Türkiye Futbol Federasyonu işitme engellilerin oynadığı ligin adını "Turkcell Sağırlar Futbol Süper Ligi" olarak değiştirdi. Bu değişiklik İşitme Engelliler Spor Federasyonu'nun yönetim kurulu kararı ve talebi ile yapıldı. Türkiye Futbol Federasyonu bu konuyla ilgili: "Türkiye Futbol Federasyonu'nun "Türkiye Futbol Oynuyor" projesi kapsamında destek verdiği İşitme Engelliler Spor Federasyonu bünyesinde bulunan ligin adı "Turkcell Sağırlar Futbol Süper Ligi" olarak değişti" diye açıklama yaptı.
   
Önceden "İşitme Engelliler" isimlerini kullanan İşitme Engelliler Spor Federasyonu, sporcuların kendilerine "engelli" denmesini istememesi ve "sağırlar" olarak nitelendirilmesini talep etmesinden dolayı böyle bir isim değişikliğine gitmişler.
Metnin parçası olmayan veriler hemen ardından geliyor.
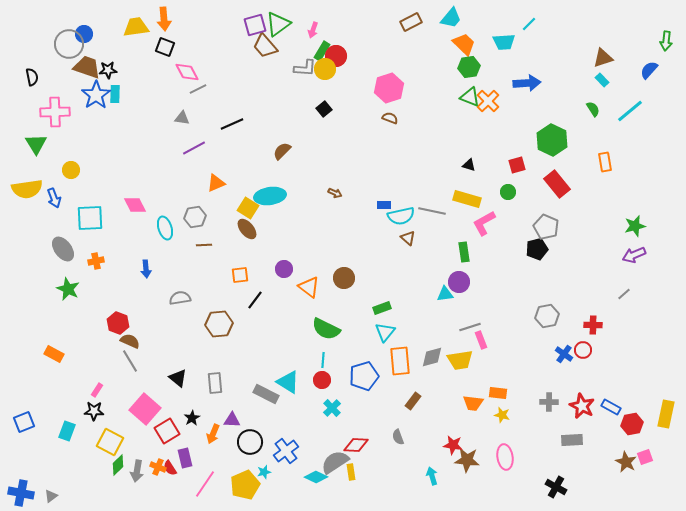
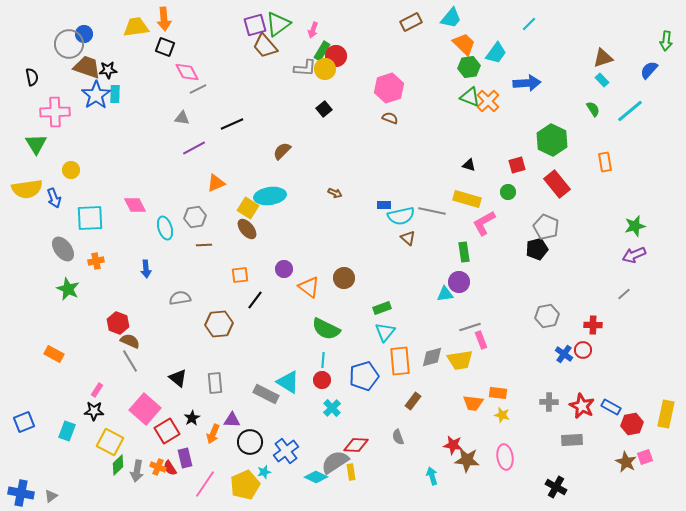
cyan trapezoid at (504, 42): moved 8 px left, 11 px down; rotated 50 degrees counterclockwise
Bu değişiklik futbolcuların isteği ve talebiyle yapılmış! Evet! Bu değişiklik bizzat İşitme Engelliler Spor Federasyonu ve futbolcular tarafından talep edilmiş. İnanılır gibi değil. Duyunca inanamadım. Bir an yanlış duyduğumu bile sandım.
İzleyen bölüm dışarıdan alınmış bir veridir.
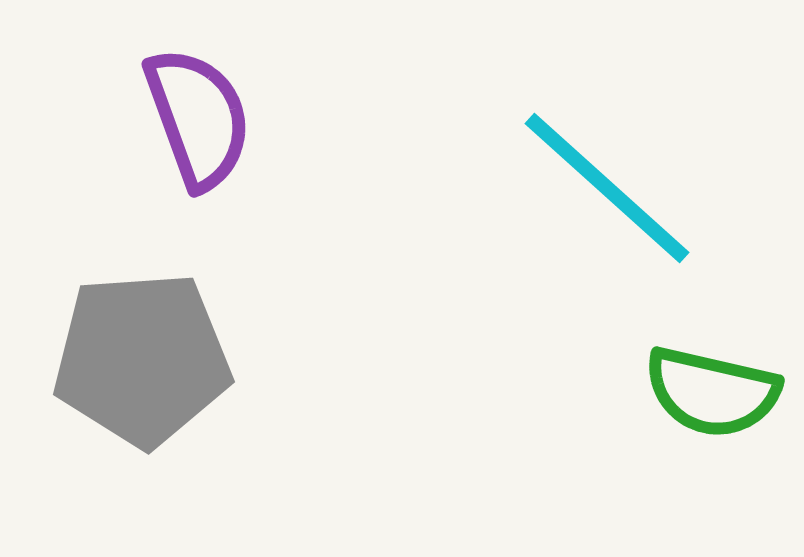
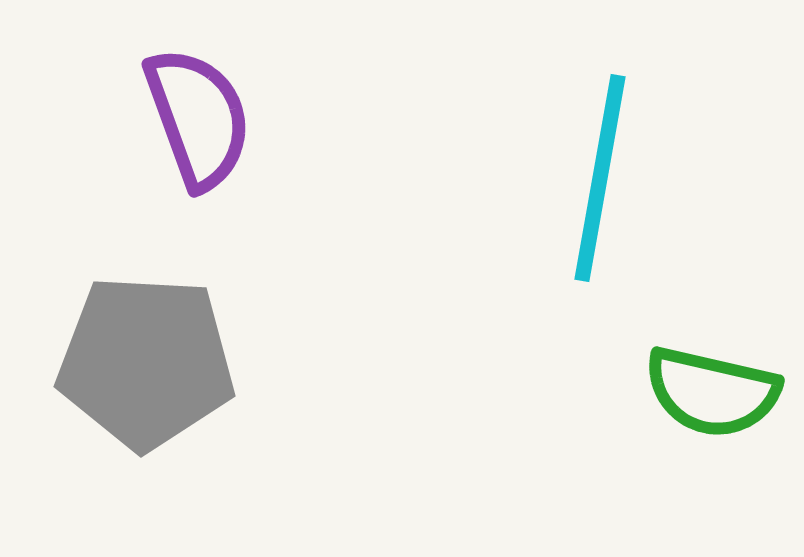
cyan line: moved 7 px left, 10 px up; rotated 58 degrees clockwise
gray pentagon: moved 4 px right, 3 px down; rotated 7 degrees clockwise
Biz engelliler için; kör, topal, sağır, çolak, kambur gibi olumsuz sıfatların kullanılmaması için uğraşalım. İşitme Engelliler Spor Federasyonu da "işitme engellileri", "sağırlar" olarak değiştirsin. O zaman İşitme Engelliler Spor Federasyonu da adını değiştirsin ve Sağırlar Spor Federasyonu yapsın. İşitme Engelliler Spor Federasyonu, bu konu ile bir açıklama yapmış. Uzun bir açıklama. Ama tamamının yazmadan geçemeyeceğim. İşte o açıklama:


"Federasyonumuzun faaliyetleri içinde yer alan İşitme Engelliler Futbol Süper Ligi yönetim kurulu kararıyla bu sene ana sponsorumuzun da Turkcell olması sebebiyle "Turkcell Sağırlar Futbol Süper Ligi" olarak kamuoyuna lanse edilmiştir.
Ancak işitme kaybı olan bireyler için kullanılan "sağırlar" ifadesi toplumun çeşitli kesimleri tarafından yanlış algılanmış "aşağılama, küçük görme" gibi anlamları zihinlerde oluşturmuştur.
İşaret dili ve sağırlık üzerine yapılan bilimsel çalışmalarda sağır kavramı işitme kaybı olan bireyler için kullanılmakta ve bir "engel" veya "özür" olarak görülmemektedir. İşitememe durumu hem tıbbi olarak hem de sosyo-kültürel olarak tanımlanmıştır.
Sağır kavramı işaret dilini öncelikli iletişim dili olarak benimseyen ve kendilerini sağır toplumuna ait hisseden bireyler için kullanılmaktadır.
Öte yandan sağır toplumu, kendi içlerinde örgütlenen, gündelik iletişimde işaret dillerini kullanan bireylerin oluşturduğu topluluğa verilen adlandırmadır. Türkiye'nin dört bir köşesinde sağırlar federasyonu ve dernekleri içerisinde yer alan kendilerine ait ulusal ve uluslararası tiyatro gibi sanatsal etkinlikler yürüten, lisanslı sporcular yetiştiren çok zengin bir alt-kültürdür.
Düzenlenen uluslararası faaliyetlerde de "deaf" kelimesi geçer ve Türkçe karşılığı 'sağır'dır. Sağır toplumu, bu kelimeyi benimsemiş ve bu kelimeyle ilgili bir rahatsızlık söz konusu değildir.  
Kendisi de sağır olan Federasyon Başkanımız Yakup Ümit Kihtir, sağır yönetim kurulu üyelerimiz ve kulüplerimizin ortak kararıyla futbol liginde olduğu gibi diğer liglerde ve faaliyetlerde de "İşitme Engelliler" yerine "Sağırlar" ifadesinin kullanılmasına karar verilmiştir."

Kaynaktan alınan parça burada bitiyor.